• **Pixel coordinate grounding data**:
• • • •
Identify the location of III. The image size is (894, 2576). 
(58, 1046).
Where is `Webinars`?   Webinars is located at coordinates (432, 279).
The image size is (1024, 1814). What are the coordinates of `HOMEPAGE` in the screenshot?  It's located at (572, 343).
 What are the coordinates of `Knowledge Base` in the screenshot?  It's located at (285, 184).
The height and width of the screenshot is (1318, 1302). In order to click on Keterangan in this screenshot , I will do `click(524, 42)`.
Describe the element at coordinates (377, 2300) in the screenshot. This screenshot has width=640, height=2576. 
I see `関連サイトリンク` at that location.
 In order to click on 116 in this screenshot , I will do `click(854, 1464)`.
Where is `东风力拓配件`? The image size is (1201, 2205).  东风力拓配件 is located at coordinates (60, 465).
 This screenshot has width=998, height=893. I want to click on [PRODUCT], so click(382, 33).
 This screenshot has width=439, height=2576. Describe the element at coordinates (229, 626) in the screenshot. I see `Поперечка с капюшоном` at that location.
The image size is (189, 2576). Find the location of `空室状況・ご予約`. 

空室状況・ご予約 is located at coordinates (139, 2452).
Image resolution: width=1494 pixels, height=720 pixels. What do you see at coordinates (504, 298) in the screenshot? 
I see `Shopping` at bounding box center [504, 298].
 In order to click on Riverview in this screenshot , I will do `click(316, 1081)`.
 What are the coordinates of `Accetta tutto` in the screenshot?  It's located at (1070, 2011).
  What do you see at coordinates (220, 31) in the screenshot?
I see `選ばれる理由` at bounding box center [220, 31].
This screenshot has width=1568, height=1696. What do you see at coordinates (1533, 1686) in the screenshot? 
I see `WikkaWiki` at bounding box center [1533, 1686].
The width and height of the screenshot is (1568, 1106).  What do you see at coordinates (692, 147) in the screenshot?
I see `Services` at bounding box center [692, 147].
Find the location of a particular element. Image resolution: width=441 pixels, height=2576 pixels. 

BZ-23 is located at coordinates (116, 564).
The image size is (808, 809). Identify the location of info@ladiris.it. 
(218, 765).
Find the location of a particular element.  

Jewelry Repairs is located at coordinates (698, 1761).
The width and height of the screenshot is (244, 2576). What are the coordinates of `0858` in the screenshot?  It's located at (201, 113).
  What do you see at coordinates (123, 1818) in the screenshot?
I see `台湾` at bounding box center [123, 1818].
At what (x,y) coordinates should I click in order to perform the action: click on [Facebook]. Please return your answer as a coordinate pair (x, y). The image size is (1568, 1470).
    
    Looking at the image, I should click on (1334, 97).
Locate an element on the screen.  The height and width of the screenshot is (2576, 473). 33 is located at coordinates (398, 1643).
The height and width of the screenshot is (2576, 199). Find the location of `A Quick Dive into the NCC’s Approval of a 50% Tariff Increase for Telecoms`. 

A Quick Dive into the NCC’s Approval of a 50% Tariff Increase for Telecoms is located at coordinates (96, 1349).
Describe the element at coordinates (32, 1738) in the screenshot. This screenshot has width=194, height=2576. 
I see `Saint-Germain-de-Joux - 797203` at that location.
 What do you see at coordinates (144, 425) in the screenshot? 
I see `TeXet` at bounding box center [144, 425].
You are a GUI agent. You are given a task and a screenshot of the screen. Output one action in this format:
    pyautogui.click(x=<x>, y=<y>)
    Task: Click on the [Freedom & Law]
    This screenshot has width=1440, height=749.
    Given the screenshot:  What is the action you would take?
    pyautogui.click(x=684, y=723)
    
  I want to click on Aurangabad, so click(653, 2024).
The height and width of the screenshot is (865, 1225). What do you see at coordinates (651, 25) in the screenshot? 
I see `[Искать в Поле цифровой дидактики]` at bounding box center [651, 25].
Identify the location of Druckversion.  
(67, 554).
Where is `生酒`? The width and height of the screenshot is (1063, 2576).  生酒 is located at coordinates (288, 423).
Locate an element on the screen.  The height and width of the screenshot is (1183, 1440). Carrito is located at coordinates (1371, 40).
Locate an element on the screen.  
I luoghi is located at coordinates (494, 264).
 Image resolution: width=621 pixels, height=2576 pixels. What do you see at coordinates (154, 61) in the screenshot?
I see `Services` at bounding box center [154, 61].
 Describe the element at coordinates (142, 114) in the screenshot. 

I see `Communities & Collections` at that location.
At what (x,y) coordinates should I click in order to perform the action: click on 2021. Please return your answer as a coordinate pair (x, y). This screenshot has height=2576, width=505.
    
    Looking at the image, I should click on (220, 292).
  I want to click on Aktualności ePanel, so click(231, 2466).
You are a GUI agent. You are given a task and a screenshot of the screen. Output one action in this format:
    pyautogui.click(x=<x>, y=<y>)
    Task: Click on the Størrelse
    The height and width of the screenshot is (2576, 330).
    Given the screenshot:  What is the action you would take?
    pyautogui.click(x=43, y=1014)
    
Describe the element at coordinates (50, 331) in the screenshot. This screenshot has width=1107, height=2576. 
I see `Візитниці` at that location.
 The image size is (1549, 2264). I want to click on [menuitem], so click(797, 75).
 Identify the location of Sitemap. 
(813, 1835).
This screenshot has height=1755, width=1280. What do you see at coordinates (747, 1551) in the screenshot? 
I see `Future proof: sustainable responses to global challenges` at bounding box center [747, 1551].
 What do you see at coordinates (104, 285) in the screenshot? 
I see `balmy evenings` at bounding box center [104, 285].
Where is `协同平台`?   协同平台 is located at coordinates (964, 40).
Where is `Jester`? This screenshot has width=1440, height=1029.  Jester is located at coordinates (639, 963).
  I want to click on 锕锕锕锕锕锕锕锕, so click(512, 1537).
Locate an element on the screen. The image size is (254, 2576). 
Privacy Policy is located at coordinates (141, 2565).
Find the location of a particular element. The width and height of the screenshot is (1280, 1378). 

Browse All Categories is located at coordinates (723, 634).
• • • •
• **PROMPT**:
Each entry is to be returned in full, character for character.

• **EXERCISE OUTPUT**:
Identify the location of III. The image size is (894, 2576). 
(58, 1046).
Where is `Webinars`?   Webinars is located at coordinates (432, 279).
The image size is (1024, 1814). What are the coordinates of `HOMEPAGE` in the screenshot?  It's located at (572, 343).
 What are the coordinates of `Knowledge Base` in the screenshot?  It's located at (285, 184).
The height and width of the screenshot is (1318, 1302). In order to click on Keterangan in this screenshot , I will do `click(524, 42)`.
Describe the element at coordinates (377, 2300) in the screenshot. This screenshot has width=640, height=2576. 
I see `関連サイトリンク` at that location.
 In order to click on 116 in this screenshot , I will do `click(854, 1464)`.
Where is `东风力拓配件`? The image size is (1201, 2205).  东风力拓配件 is located at coordinates (60, 465).
 This screenshot has width=998, height=893. I want to click on [PRODUCT], so click(382, 33).
 This screenshot has width=439, height=2576. Describe the element at coordinates (229, 626) in the screenshot. I see `Поперечка с капюшоном` at that location.
The image size is (189, 2576). Find the location of `空室状況・ご予約`. 

空室状況・ご予約 is located at coordinates (139, 2452).
Image resolution: width=1494 pixels, height=720 pixels. What do you see at coordinates (504, 298) in the screenshot? 
I see `Shopping` at bounding box center [504, 298].
 In order to click on Riverview in this screenshot , I will do `click(316, 1081)`.
 What are the coordinates of `Accetta tutto` in the screenshot?  It's located at (1070, 2011).
  What do you see at coordinates (220, 31) in the screenshot?
I see `選ばれる理由` at bounding box center [220, 31].
This screenshot has width=1568, height=1696. What do you see at coordinates (1533, 1686) in the screenshot? 
I see `WikkaWiki` at bounding box center [1533, 1686].
The width and height of the screenshot is (1568, 1106).  What do you see at coordinates (692, 147) in the screenshot?
I see `Services` at bounding box center [692, 147].
Find the location of a particular element. Image resolution: width=441 pixels, height=2576 pixels. 

BZ-23 is located at coordinates (116, 564).
The image size is (808, 809). Identify the location of info@ladiris.it. 
(218, 765).
Find the location of a particular element.  

Jewelry Repairs is located at coordinates (698, 1761).
The width and height of the screenshot is (244, 2576). What are the coordinates of `0858` in the screenshot?  It's located at (201, 113).
  What do you see at coordinates (123, 1818) in the screenshot?
I see `台湾` at bounding box center [123, 1818].
At what (x,y) coordinates should I click in order to perform the action: click on [Facebook]. Please return your answer as a coordinate pair (x, y). The image size is (1568, 1470).
    
    Looking at the image, I should click on (1334, 97).
Locate an element on the screen.  The height and width of the screenshot is (2576, 473). 33 is located at coordinates (398, 1643).
The height and width of the screenshot is (2576, 199). Find the location of `A Quick Dive into the NCC’s Approval of a 50% Tariff Increase for Telecoms`. 

A Quick Dive into the NCC’s Approval of a 50% Tariff Increase for Telecoms is located at coordinates (96, 1349).
Describe the element at coordinates (32, 1738) in the screenshot. This screenshot has width=194, height=2576. 
I see `Saint-Germain-de-Joux - 797203` at that location.
 What do you see at coordinates (144, 425) in the screenshot? 
I see `TeXet` at bounding box center [144, 425].
You are a GUI agent. You are given a task and a screenshot of the screen. Output one action in this format:
    pyautogui.click(x=<x>, y=<y>)
    Task: Click on the [Freedom & Law]
    This screenshot has width=1440, height=749.
    Given the screenshot:  What is the action you would take?
    pyautogui.click(x=684, y=723)
    
  I want to click on Aurangabad, so click(653, 2024).
The height and width of the screenshot is (865, 1225). What do you see at coordinates (651, 25) in the screenshot? 
I see `[Искать в Поле цифровой дидактики]` at bounding box center [651, 25].
Identify the location of Druckversion.  
(67, 554).
Where is `生酒`? The width and height of the screenshot is (1063, 2576).  生酒 is located at coordinates (288, 423).
Locate an element on the screen.  The height and width of the screenshot is (1183, 1440). Carrito is located at coordinates (1371, 40).
Locate an element on the screen.  
I luoghi is located at coordinates (494, 264).
 Image resolution: width=621 pixels, height=2576 pixels. What do you see at coordinates (154, 61) in the screenshot?
I see `Services` at bounding box center [154, 61].
 Describe the element at coordinates (142, 114) in the screenshot. 

I see `Communities & Collections` at that location.
At what (x,y) coordinates should I click in order to perform the action: click on 2021. Please return your answer as a coordinate pair (x, y). This screenshot has height=2576, width=505.
    
    Looking at the image, I should click on (220, 292).
  I want to click on Aktualności ePanel, so click(231, 2466).
You are a GUI agent. You are given a task and a screenshot of the screen. Output one action in this format:
    pyautogui.click(x=<x>, y=<y>)
    Task: Click on the Størrelse
    The height and width of the screenshot is (2576, 330).
    Given the screenshot:  What is the action you would take?
    pyautogui.click(x=43, y=1014)
    
Describe the element at coordinates (50, 331) in the screenshot. This screenshot has width=1107, height=2576. 
I see `Візитниці` at that location.
 The image size is (1549, 2264). I want to click on [menuitem], so click(797, 75).
 Identify the location of Sitemap. 
(813, 1835).
This screenshot has height=1755, width=1280. What do you see at coordinates (747, 1551) in the screenshot? 
I see `Future proof: sustainable responses to global challenges` at bounding box center [747, 1551].
 What do you see at coordinates (104, 285) in the screenshot? 
I see `balmy evenings` at bounding box center [104, 285].
Where is `协同平台`?   协同平台 is located at coordinates (964, 40).
Where is `Jester`? This screenshot has width=1440, height=1029.  Jester is located at coordinates (639, 963).
  I want to click on 锕锕锕锕锕锕锕锕, so click(512, 1537).
Locate an element on the screen. The image size is (254, 2576). 
Privacy Policy is located at coordinates (141, 2565).
Find the location of a particular element. The width and height of the screenshot is (1280, 1378). 

Browse All Categories is located at coordinates (723, 634).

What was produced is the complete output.